*DATA LISTING*
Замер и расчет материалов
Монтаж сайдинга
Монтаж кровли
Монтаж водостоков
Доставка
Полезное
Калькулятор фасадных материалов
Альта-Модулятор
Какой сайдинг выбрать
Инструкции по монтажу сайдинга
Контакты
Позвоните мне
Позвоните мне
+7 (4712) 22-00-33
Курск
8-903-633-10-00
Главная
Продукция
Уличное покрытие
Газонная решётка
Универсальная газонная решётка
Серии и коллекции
--
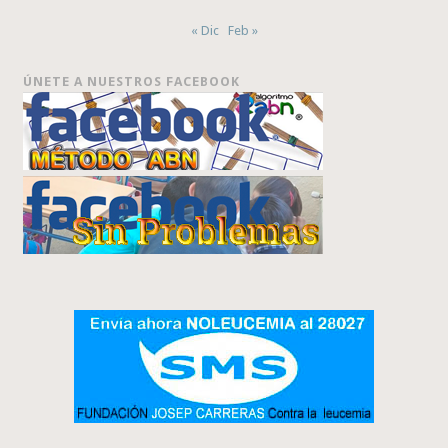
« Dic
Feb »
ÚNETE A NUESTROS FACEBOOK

*ASSIGNMENT*
Copy each line of the data that includes the word "решётка".

*YOUR RESPONSE*
Газонная решётка
Универсальная газонная решётка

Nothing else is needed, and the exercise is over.